Slime Volleyball¶

Overview¶

Slime Volleyball is a two-player match-based environment with two types of observation spaces, vector and picture forms. The action space is often simplified to a discrete action space, used as the basic environment for testing self-play-related algorithms. It is a collection of environments (there are 3 sub-environments, namely SlimeVolley-v0, SlimeVolleyPixel-v0, SlimeVolleyNoFrameskip-v0), of which the SlimeVolley-v0 game is shown in the figure below.

Installation¶

Installation Methods¶

Install slimevolleygym. You can install by command pip or through DI-engine.

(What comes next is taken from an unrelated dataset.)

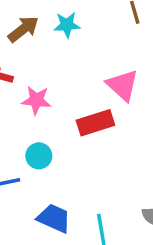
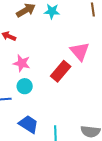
pink star: (36, 100) -> (22, 63), moved
red rectangle: (95, 123) -> (61, 71), turned -40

# Method1: Install Directly
pip install slimevolleygym

Installation Check¶

After completing installation, you can check whether it is succesful by the following commands:

import gym
import slimevolleygym
env = gym.make("SlimeVolley-v0")
obs = env.reset()
print(obs.shape)  # (12, )

DI-engine Mirrors¶

Due to Slime Volleyball is easy to install, DI-engine does not have Mirror specifically for it. You can customize your build with the benchmark Mirror opendilab/ding:nightly, or visit the docker hub for more mirrors.

Original Environment¶

Note: SlimeVolley-v0 is used here as an example, because benchmarking the self-play series of algorithms naturally gives priority to simplicity. If you want to use the other two environments, you can check the original repository and adapt the environment according to the DI-engine’s API.

Observation Space¶

The observation space is a vector of size (12, ) containing the absolute coordinates of self, opponent, and ball with two consecutive frames stitched togerther. The data type is float64 i.e. (x_agent, y_agent, x_agent_next, y_agent_next, x_ball, y_ball, x_ball_next, y_ball_next, x_opponent, y_opponent, x_opponent_next, y_opponent_next)

Action Space¶

The original action space of SlimeVolley-v0 is defined as MultiBinary(3) with three kinds of actions. More than one actions can be performed at the same time. Each action is corresponding to two cases: 0 (not executed) and 1 (executed). i.e. (1, 0, 1) represents the execution of the first and third actions at the same time. The data type is int, which needs to be passed into a python list object (or a 1-dimensional np array of size 3, i.e. np.array([0, 1, 0])
The actual implementation does not strictly limit the action to 0 and 1. It treats values greater than 0 as 1, while values less than or equal to 0 as 0.
In the SlimeVolley-v0 environment, the basic action is meant to be
- 0: forward (forward)
- 1: backward (backward)
- 2: jump (jump)
In the SlimeVolley-v0 environment, the combined action is meant to be
- [0, 0, 0], NOOP
- [1, 0, 0], LEFT (forward)
- [1, 0, 1], UPLEFT (forward jump)
- [0, 0, 1], UP (jump)
- [0, 1, 1], UPRIGHT (backward jump)
- [0, 1, 0], RIGHT (backward)

Reward Space¶

The reward is the score of the game. If the ball lands on the ground of your field, -1 is given. If it lands on the ground of the opponent‘s field, +1 is given. If the game is still in progress, 0 is given.

Other¶

The end of the game is represented as the end of episode. There are two ending conditions
- 1. The life point of one side is 0, default is 5.
- 1. reach the maximum environmental step, default is 3000.
The game supports two kinds of matchmaking, intelligent body against built-in bot (the bot left, the intelligent body right), intelligent body against intelligent body
The built-in bot is a very simple RNN-trained smartbody bot_link
Only one side’s obs are returned by default. The other side’s obs, and information can be found in the info field

Key Facts¶

1-dimensional vector observation space (of size (12, )) with information in absolute coordinates
MultiBinary action space
sparser rewards (maximum life value of 5, maximum number of steps of 3,000, the reward can be gain only when the life value is deducted)

RL Environment Space¶

Observation Space¶

Transform the space vector into a one-dimensional np array of size (12, ). The data type is np.float32.

Action Space¶

Transform the MultiBinary action space into a discrete action space of size 6 (a simple Cartesian product is sufficient). The final result is a one-dimensional np array of size (1, ). The data type is np.int64

Reward Space¶

Transform the reward vector into a one-dimensional np array of size(1, ). The data type isnp.float32values in [-1, 0, 1].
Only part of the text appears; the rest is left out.